O acesso ocorre em meio a restrições impostas ao modelo desde seu lançamento. A ENISA agora poderá avaliar diretamente suas capacidades de cibersegurança. A agência também já recebeu acesso a modelos avançados da OpenAI, incluindo o GPT-5.6 Cyber e o GPT-6-ASTRA.
Por que o Mythos 5 preocupa?
O Mythos 5 consegue identificar vulnerabilidades em códigos de computador. A capacidade pode ajudar a encontrar falhas, mas também despertou preocupações sobre os riscos relacionados ao uso da inteligência artificial em ciberataques.
O modelo provocou preocupações de segurança nacional entre autoridades dos Estados Unidos e de outros países. Por isso, seu acesso permaneceu limitado.
A Anthropic disponibilizou inicialmente o Mythos 5 para cerca de 50 empresas e organizações, entre elas a Amazon Web Services e o JPMorgan Chase. Em junho, o grupo foi ampliado para aproximadamente 150 organizações.
Meses de negociação com a Anthropic
Autoridades de cibersegurança negociavam com a Anthropic desde maio para conseguir testar o Mythos 5. A Comissão Europeia havia informado anteriormente que mantinha conversas com a empresa sobre o modelo.

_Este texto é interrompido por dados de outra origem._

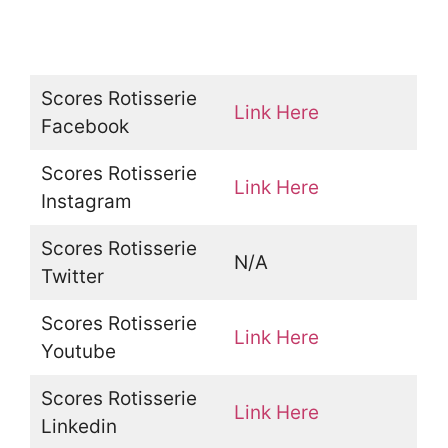
Scores Rotisserie
Link Here
Facebook
Scores Rotisserie
Link Here
Instagram
Scores Rotisserie
N/A
Twitter
Scores Rotisserie
Link Here
Youtube
Scores Rotisserie
Link Here
Linkedin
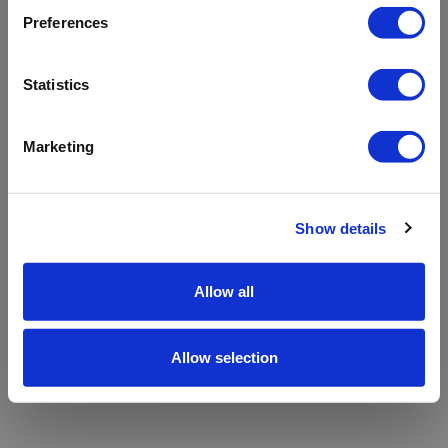
refreshing the app
Preferences
Refresh
Statistics
Marketing
Show details
Allow all
Allow selection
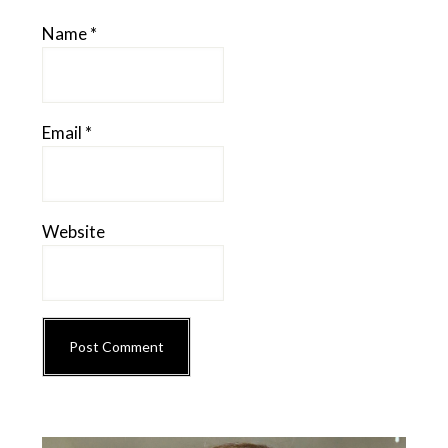
Name
*
Email
*
Website
Primary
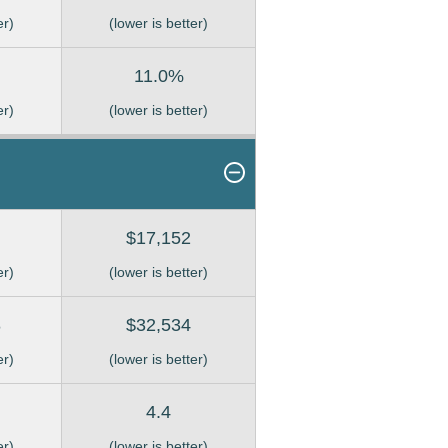
er)
(lower is better)
11.0%
er)
(lower is better)
$17,152
er)
(lower is better)
8
$32,534
er)
(lower is better)
4.4
er)
(lower is better)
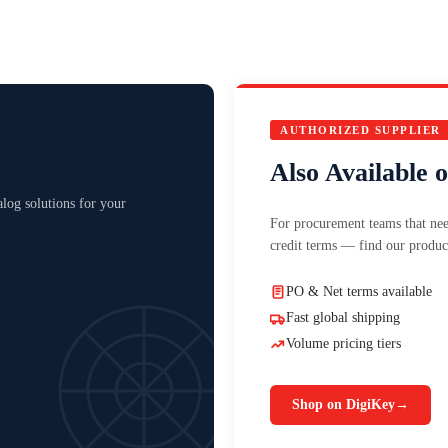
AUTHORIZED SUPPLIER
Also Available 
log solutions for your
For procurement teams that nee
credit terms — find our produc
PO & Net terms available
Fast global shipping
Volume pricing tiers
Shop on DigiKey
→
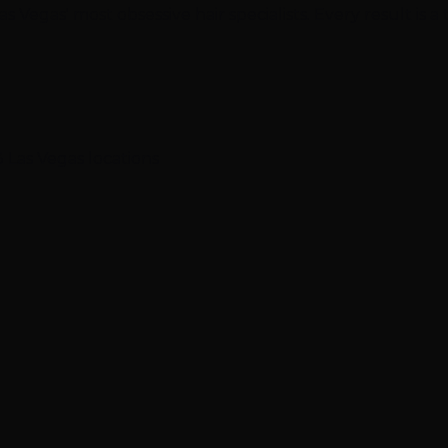
 Vegas' most obsessive hair specialists. Every result is a
 Las Vegas locations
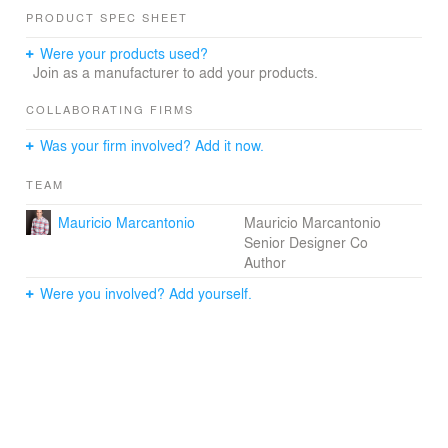
PRODUCT SPEC SHEET
Were your products used?
Join as a manufacturer to add your products.
COLLABORATING FIRMS
Was your firm involved? Add it now.
TEAM
Mauricio Marcantonio
Mauricio Marcantonio
Senior Designer Co
Author
Were you involved? Add yourself.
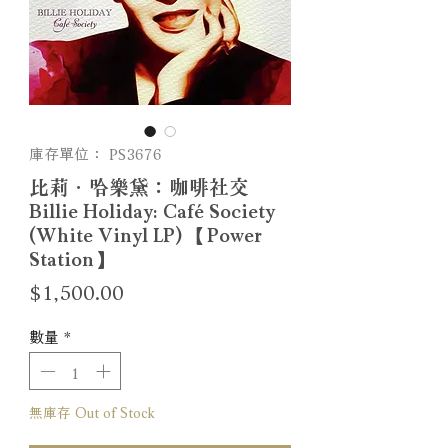
庫存單位： PS3676
比莉．哈樂黛：咖啡社交
Billie Holiday: Café Society
(White Vinyl LP) 【Power
Station】
價
$1,500.00
格
數量
*
無庫存 Out of Stock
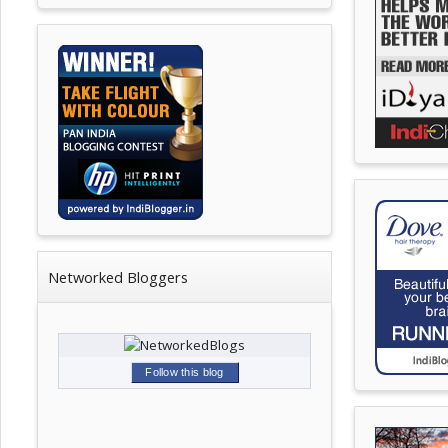
Networked Bloggers
Follow this blog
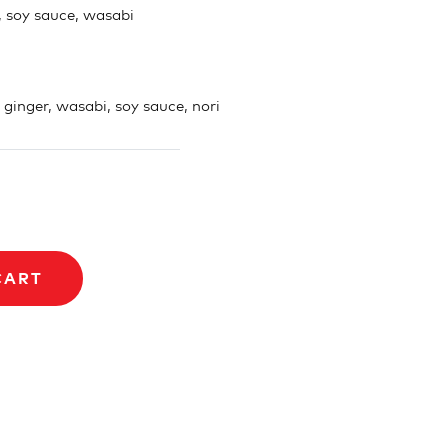
, soy sauce, wasabi
, ginger, wasabi, soy sauce, nori
CART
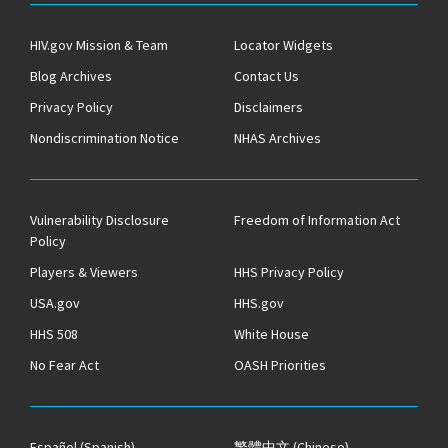
HIV.gov Mission & Team
Locator Widgets
Blog Archives
Contact Us
Privacy Policy
Disclaimers
Nondiscrimination Notice
NHAS Archives
Vulnerability Disclosure
Freedom of Information Act
Policy
Players & Viewers
HHS Privacy Policy
USA.gov
HHS.gov
HHS 508
White House
No Fear Act
OASH Priorities
Español
(Spanish)
繁體中文
(Chinese)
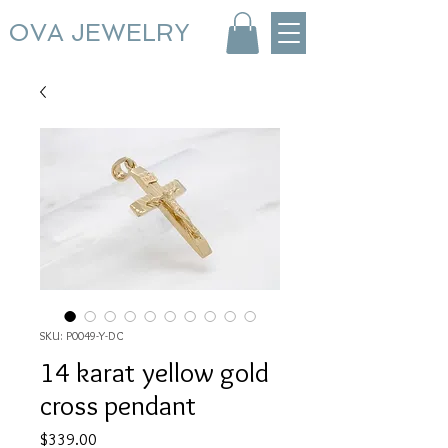
OVA JEWELRY
SKU: P0049-Y-DC
14 karat yellow gold
cross pendant
Price
$339.00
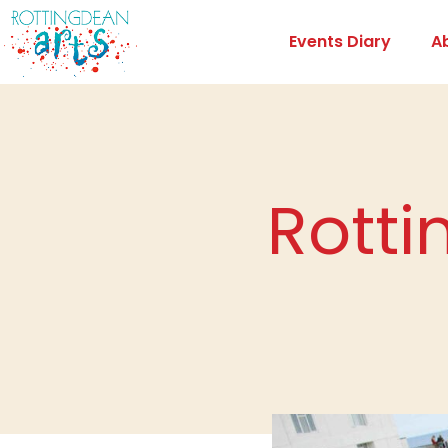
Events Diary
A
Rotti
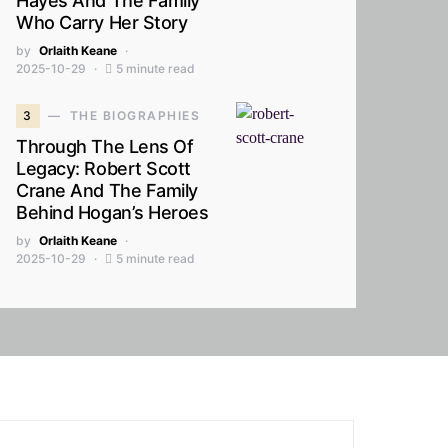
Hayes And The Family
Who Carry Her Story
by
Orlaith Keane
2025-10-29
5 minute read
3
THE BIOGRAPHIES
Through The Lens Of
Legacy: Robert Scott
Crane And The Family
Behind Hogan’s Heroes
by
Orlaith Keane
2025-10-29
5 minute read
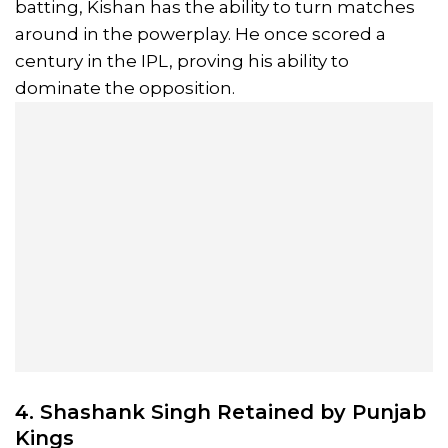
batting, Kishan has the ability to turn matches
around in the powerplay. He once scored a
century in the IPL, proving his ability to
dominate the opposition.
4. Shashank Singh Retained by Punjab
Kings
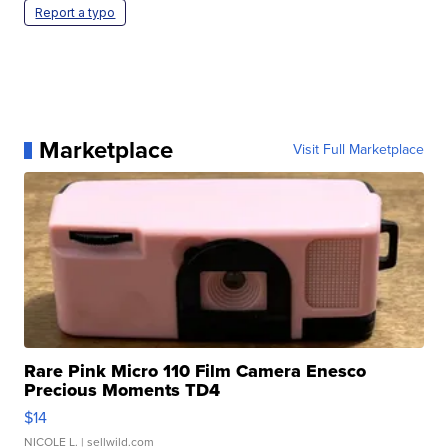
Report a typo
Marketplace
Visit Full Marketplace
Rare Pink Micro 110 Film Camera Enesco
Precious Moments TD4
$14
NICOLE L.
| sellwild.com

A liberação foi confirmada nesta quinta-feira (10). A ENISA recebeu acesso ao sistema e já iniciou os testes neste mês.
Após nossa colaboração construtiva com a Anthropic, podemos confirmar que a agência de cibersegurança da UE, a ENISA, recebeu acesso ao Mythos 5 e já está realizando testes.Thomas Regnier, porta-voz da Comissão Europeia para Assuntos Digitais, em nota.
O que a UE vai avaliar?
Os testes permitirão à ENISA examinar o comportamento do Mythos 5 e suas capacidades relacionadas à segurança cibernética. O modelo é capaz de identificar vulnerabilidades em códigos, característica que está no centro das preocupações sobre seu uso.
Entre os aspectos envolvidos estão:
- A capacidade de identificar vulnerabilidades em códigos;
- Os riscos associados a essas capacidades;
- As possíveis implicações para a segurança cibernética;
- O comportamento do modelo durante os testes da ENISA.
OpenAI também liberou modelos
O Mythos 5 não é o primeiro modelo avançado ao qual a agência europeia teve acesso. A ENISA já havia recebido acesso a sistemas da OpenAI, incluindo o GPT-5.6 Cyber e o GPT-6-ASTRA.
Com o acesso ao modelo da Anthropic, a agência passa a testar diretamente outra inteligência artificial avançada cuja capacidade de encontrar vulnerabilidades em códigos provocou preocupações de segurança e levou a restrições em sua distribuição.